## What this task involves
Repeat the lines below exactly as they appear, but leave out the images.

[Source data]
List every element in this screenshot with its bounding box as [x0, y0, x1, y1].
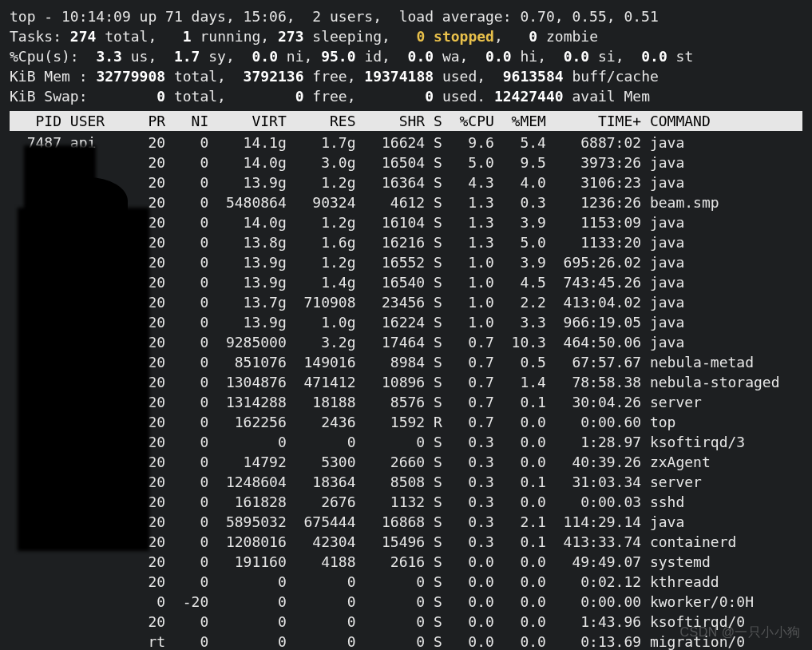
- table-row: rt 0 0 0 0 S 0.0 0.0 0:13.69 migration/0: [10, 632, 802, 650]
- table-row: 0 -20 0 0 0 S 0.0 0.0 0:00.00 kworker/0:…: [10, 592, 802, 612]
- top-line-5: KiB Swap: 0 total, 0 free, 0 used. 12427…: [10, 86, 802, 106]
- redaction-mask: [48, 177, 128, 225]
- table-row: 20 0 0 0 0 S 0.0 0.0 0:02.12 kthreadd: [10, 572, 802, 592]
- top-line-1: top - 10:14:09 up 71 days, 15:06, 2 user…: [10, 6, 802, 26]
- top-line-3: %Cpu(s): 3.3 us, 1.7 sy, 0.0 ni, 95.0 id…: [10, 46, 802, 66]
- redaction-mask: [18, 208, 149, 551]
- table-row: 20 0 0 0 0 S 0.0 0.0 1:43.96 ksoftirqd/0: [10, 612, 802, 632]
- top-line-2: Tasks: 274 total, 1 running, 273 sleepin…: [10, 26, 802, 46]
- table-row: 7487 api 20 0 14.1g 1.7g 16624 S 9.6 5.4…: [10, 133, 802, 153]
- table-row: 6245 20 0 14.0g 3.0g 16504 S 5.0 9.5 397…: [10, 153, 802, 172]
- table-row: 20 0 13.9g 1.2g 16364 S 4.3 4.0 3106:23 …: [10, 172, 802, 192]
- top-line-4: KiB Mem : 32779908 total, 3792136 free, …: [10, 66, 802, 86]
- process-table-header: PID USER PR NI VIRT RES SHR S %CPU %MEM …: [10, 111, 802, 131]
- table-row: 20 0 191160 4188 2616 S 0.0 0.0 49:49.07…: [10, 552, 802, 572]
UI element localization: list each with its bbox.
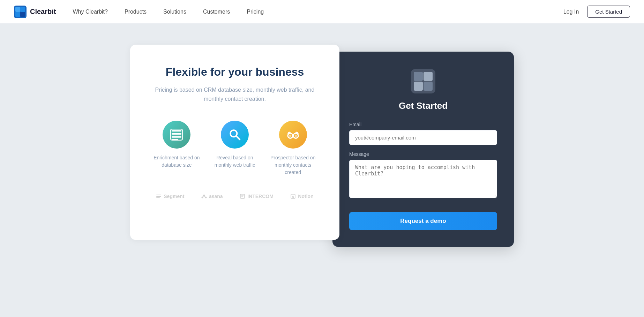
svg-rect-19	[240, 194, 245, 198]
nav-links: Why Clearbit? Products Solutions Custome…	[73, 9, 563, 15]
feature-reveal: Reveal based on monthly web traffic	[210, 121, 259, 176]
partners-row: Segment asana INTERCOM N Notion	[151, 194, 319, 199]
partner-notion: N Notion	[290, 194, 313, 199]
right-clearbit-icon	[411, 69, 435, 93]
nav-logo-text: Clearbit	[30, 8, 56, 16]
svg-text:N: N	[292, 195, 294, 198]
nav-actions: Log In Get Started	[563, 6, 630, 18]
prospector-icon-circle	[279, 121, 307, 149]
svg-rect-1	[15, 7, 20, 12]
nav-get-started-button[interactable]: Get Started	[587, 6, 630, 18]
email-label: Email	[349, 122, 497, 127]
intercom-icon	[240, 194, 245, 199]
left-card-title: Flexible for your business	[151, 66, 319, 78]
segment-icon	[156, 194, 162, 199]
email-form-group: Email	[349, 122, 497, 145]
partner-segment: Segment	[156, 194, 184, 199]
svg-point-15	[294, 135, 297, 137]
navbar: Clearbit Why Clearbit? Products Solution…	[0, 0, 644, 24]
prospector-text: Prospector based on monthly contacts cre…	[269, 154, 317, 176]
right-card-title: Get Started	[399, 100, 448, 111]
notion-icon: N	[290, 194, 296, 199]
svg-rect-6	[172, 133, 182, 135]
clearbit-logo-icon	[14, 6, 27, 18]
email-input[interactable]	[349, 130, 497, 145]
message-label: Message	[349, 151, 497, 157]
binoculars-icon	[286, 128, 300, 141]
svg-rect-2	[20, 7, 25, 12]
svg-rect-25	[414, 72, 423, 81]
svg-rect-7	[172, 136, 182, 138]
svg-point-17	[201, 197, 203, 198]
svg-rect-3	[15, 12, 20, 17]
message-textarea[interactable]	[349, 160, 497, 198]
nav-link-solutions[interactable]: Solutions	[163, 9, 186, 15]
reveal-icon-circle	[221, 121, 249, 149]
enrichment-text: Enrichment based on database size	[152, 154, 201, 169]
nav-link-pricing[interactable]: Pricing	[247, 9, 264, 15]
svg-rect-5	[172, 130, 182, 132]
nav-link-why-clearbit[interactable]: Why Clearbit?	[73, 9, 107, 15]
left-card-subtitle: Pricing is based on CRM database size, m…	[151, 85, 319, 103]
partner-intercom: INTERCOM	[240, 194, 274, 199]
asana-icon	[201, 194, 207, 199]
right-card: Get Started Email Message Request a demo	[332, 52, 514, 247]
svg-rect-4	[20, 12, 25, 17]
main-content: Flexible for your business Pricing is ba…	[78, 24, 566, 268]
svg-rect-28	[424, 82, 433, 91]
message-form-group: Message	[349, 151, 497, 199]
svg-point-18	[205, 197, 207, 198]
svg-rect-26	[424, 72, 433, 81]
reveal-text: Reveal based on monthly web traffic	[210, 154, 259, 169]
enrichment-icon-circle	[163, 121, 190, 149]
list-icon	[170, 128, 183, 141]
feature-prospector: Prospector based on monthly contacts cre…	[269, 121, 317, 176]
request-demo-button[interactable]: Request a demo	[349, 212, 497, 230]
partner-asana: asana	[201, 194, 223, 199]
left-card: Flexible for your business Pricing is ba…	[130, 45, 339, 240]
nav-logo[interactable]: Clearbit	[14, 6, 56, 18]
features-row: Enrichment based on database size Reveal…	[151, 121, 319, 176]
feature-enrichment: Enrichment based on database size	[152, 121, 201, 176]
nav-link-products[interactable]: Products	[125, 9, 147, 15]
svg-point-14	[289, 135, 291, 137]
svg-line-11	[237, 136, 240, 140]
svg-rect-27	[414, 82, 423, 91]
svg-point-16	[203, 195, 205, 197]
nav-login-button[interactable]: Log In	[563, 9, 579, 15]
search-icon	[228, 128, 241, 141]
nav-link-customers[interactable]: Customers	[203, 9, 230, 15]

## Problem solution
List every element in this screenshot with its bounding box as [x0, y0, x1, y1].
- table-row: rt 0 0 0 0 S 0.0 0.0 0:13.69 migration/0: [10, 632, 802, 650]
- table-row: 0 -20 0 0 0 S 0.0 0.0 0:00.00 kworker/0:…: [10, 592, 802, 612]
- top-line-5: KiB Swap: 0 total, 0 free, 0 used. 12427…: [10, 86, 802, 106]
- redaction-mask: [48, 177, 128, 225]
- table-row: 20 0 0 0 0 S 0.0 0.0 0:02.12 kthreadd: [10, 572, 802, 592]
- top-line-1: top - 10:14:09 up 71 days, 15:06, 2 user…: [10, 6, 802, 26]
- top-line-3: %Cpu(s): 3.3 us, 1.7 sy, 0.0 ni, 95.0 id…: [10, 46, 802, 66]
- redaction-mask: [18, 208, 149, 551]
- table-row: 20 0 0 0 0 S 0.0 0.0 1:43.96 ksoftirqd/0: [10, 612, 802, 632]
- top-line-2: Tasks: 274 total, 1 running, 273 sleepin…: [10, 26, 802, 46]
- table-row: 7487 api 20 0 14.1g 1.7g 16624 S 9.6 5.4…: [10, 133, 802, 153]
- table-row: 6245 20 0 14.0g 3.0g 16504 S 5.0 9.5 397…: [10, 153, 802, 172]
- table-row: 20 0 13.9g 1.2g 16364 S 4.3 4.0 3106:23 …: [10, 172, 802, 192]
- top-line-4: KiB Mem : 32779908 total, 3792136 free, …: [10, 66, 802, 86]
- process-table-header: PID USER PR NI VIRT RES SHR S %CPU %MEM …: [10, 111, 802, 131]
- table-row: 20 0 191160 4188 2616 S 0.0 0.0 49:49.07…: [10, 552, 802, 572]
UI element localization: list each with its bbox.
svg-rect-19	[240, 194, 245, 198]
nav-links: Why Clearbit? Products Solutions Custome…	[73, 9, 563, 15]
feature-reveal: Reveal based on monthly web traffic	[210, 121, 259, 176]
partners-row: Segment asana INTERCOM N Notion	[151, 194, 319, 199]
partner-notion: N Notion	[290, 194, 313, 199]
right-clearbit-icon	[411, 69, 435, 93]
nav-logo-text: Clearbit	[30, 8, 56, 16]
svg-text:N: N	[292, 195, 294, 198]
nav-actions: Log In Get Started	[563, 6, 630, 18]
prospector-icon-circle	[279, 121, 307, 149]
svg-rect-1	[15, 7, 20, 12]
nav-get-started-button[interactable]: Get Started	[587, 6, 630, 18]
email-label: Email	[349, 122, 497, 127]
intercom-icon	[240, 194, 245, 199]
left-card-title: Flexible for your business	[151, 66, 319, 78]
segment-icon	[156, 194, 162, 199]
email-form-group: Email	[349, 122, 497, 145]
partner-segment: Segment	[156, 194, 184, 199]
svg-point-15	[294, 135, 297, 137]
navbar: Clearbit Why Clearbit? Products Solution…	[0, 0, 644, 24]
prospector-text: Prospector based on monthly contacts cre…	[269, 154, 317, 176]
right-card-title: Get Started	[399, 100, 448, 111]
notion-icon: N	[290, 194, 296, 199]
svg-rect-6	[172, 133, 182, 135]
clearbit-logo-icon	[14, 6, 27, 18]
email-input[interactable]	[349, 130, 497, 145]
message-label: Message	[349, 151, 497, 157]
binoculars-icon	[286, 128, 300, 141]
svg-rect-2	[20, 7, 25, 12]
svg-rect-25	[414, 72, 423, 81]
svg-rect-7	[172, 136, 182, 138]
svg-point-17	[201, 197, 203, 198]
svg-rect-3	[15, 12, 20, 17]
message-textarea[interactable]	[349, 160, 497, 198]
nav-link-solutions[interactable]: Solutions	[163, 9, 186, 15]
reveal-icon-circle	[221, 121, 249, 149]
enrichment-text: Enrichment based on database size	[152, 154, 201, 169]
nav-link-pricing[interactable]: Pricing	[247, 9, 264, 15]
svg-rect-5	[172, 130, 182, 132]
nav-link-why-clearbit[interactable]: Why Clearbit?	[73, 9, 107, 15]
left-card-subtitle: Pricing is based on CRM database size, m…	[151, 85, 319, 103]
partner-intercom: INTERCOM	[240, 194, 274, 199]
asana-icon	[201, 194, 207, 199]
right-card: Get Started Email Message Request a demo	[332, 52, 514, 247]
svg-rect-4	[20, 12, 25, 17]
main-content: Flexible for your business Pricing is ba…	[78, 24, 566, 268]
svg-rect-28	[424, 82, 433, 91]
message-form-group: Message	[349, 151, 497, 199]
svg-point-18	[205, 197, 207, 198]
svg-rect-26	[424, 72, 433, 81]
reveal-text: Reveal based on monthly web traffic	[210, 154, 259, 169]
enrichment-icon-circle	[163, 121, 190, 149]
list-icon	[170, 128, 183, 141]
feature-prospector: Prospector based on monthly contacts cre…	[269, 121, 317, 176]
request-demo-button[interactable]: Request a demo	[349, 212, 497, 230]
partner-asana: asana	[201, 194, 223, 199]
left-card: Flexible for your business Pricing is ba…	[130, 45, 339, 240]
nav-logo[interactable]: Clearbit	[14, 6, 56, 18]
features-row: Enrichment based on database size Reveal…	[151, 121, 319, 176]
feature-enrichment: Enrichment based on database size	[152, 121, 201, 176]
nav-link-products[interactable]: Products	[125, 9, 147, 15]
svg-point-14	[289, 135, 291, 137]
svg-line-11	[237, 136, 240, 140]
svg-rect-27	[414, 82, 423, 91]
svg-point-16	[203, 195, 205, 197]
nav-login-button[interactable]: Log In	[563, 9, 579, 15]
search-icon	[228, 128, 241, 141]
nav-link-customers[interactable]: Customers	[203, 9, 230, 15]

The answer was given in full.